Handling of blocking/nonblocking syscalls

450 views
Skip to first unread message

Dmitry Vyukov

unread,
Jan 13, 2013, 9:12:51 AM1/13/13
to golang-dev
Hi,

There is a known problem in runtime with contention related to
handling of syscalls. My scheduler patch contains the following
solution (https://codereview.appspot.com/6441097/diff/51001/src/pkg/runtime/proc.c,
see sysmon() func). Dedicated background thread checks status of all
threads every 20mks, if a thread is in the same syscall for more than
20mks, the background thread wakes up another worker thread to execute
Go code (assuming that the first thread is blocked).
There are several problems with the approach. It's based on magical
constants, that may work well for one workload/platform and badly for
another workload/platform.

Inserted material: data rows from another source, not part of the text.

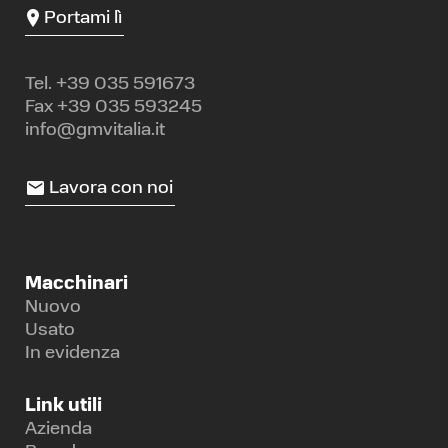
Portami lì
Tel.
+39 035 591673
Fax +39 035 593245
info@gmvitalia.it
Lavora con noi
Macchinari
Nuovo
Usato
In evidenza
Link utili
Azienda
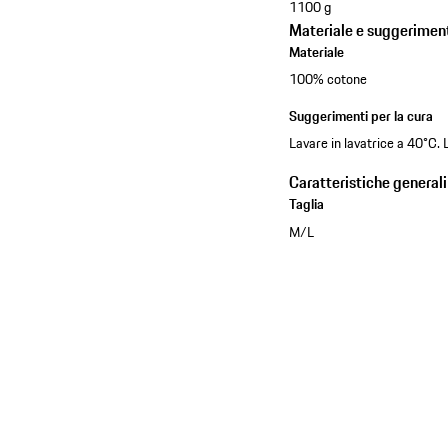
1100 g
Materiale e suggeriment
Materiale
100% cotone
Suggerimenti per la cura
Lavare in lavatrice a 40°C. 
Caratteristiche generali
Taglia
M/L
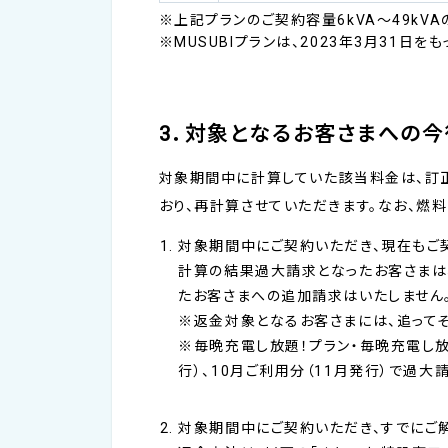
※上記プランのご契約容量6kVA～49kV
※MUSUBIプランは、2023年3月31日
3．対象となるお客さまへの
対象期間中に計算していた該当料金は、訂
おり、再計算させていただきます。なお、
対象期間中にご契約いただき、現在もご
計算の結果過大請求となったお客さまは、
たお客さまへの追加請求はいたしません
※返金対象となるお客さまには、追って
※毎晩充電し放題！プラン・毎晩充電し放題
行）、10月ご利用分（11月発行）で過
対象期間中にご契約いただき、すでにご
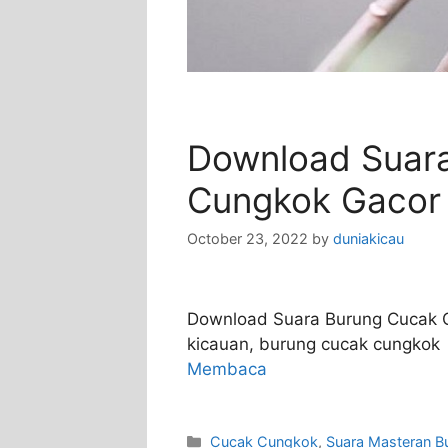
Download Suar
Cungkok Gacor 
October 23, 2022
by
duniakicau
Download Suara Burung Cucak C
kicauan, burung cucak cungkok 
Membaca
Categories
Cucak Cungkok
,
Suara Masteran B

The background thread consumes CPU time all
the time, AFAIR on Mac it consumes ~10% and ~5% in Linux, the
background thread can be parked if the program itself does nothing,
but it's not implemented yet. The approach does not actually detect
blocking, the syscall/cgo call can actually be computing something.

What do you think about explicitly saying that net read/write syscalls
and possibly some others (connect/accept) do not block? For cgo we can
implement some annotations that say that the call does not block. Then
runtime does not need to guess whether the call blocks or not. It has
the advantage of being simple and reliable for all
workloads/platforms. + a user can mark as nonblocking cgo calls that
do long computations. + it's probably that simple that we can
implement it before Go1.1. Later we can implement an automatic
solution and disregard the cgo annotations, so it does not burn the
bridges.

Ingo Oeser

unread,
Jan 13, 2013, 11:05:48 AM1/13/13
to golan...@googlegroups.com
Hi Dmitry.

your gut feeling is right, the sysmon solution looks a bit problematic.
But WHAT it checks sounds good. What about checking these things only, 
when somethings else want to run? So wake it up on runtime·gcwaiting instead of spinning.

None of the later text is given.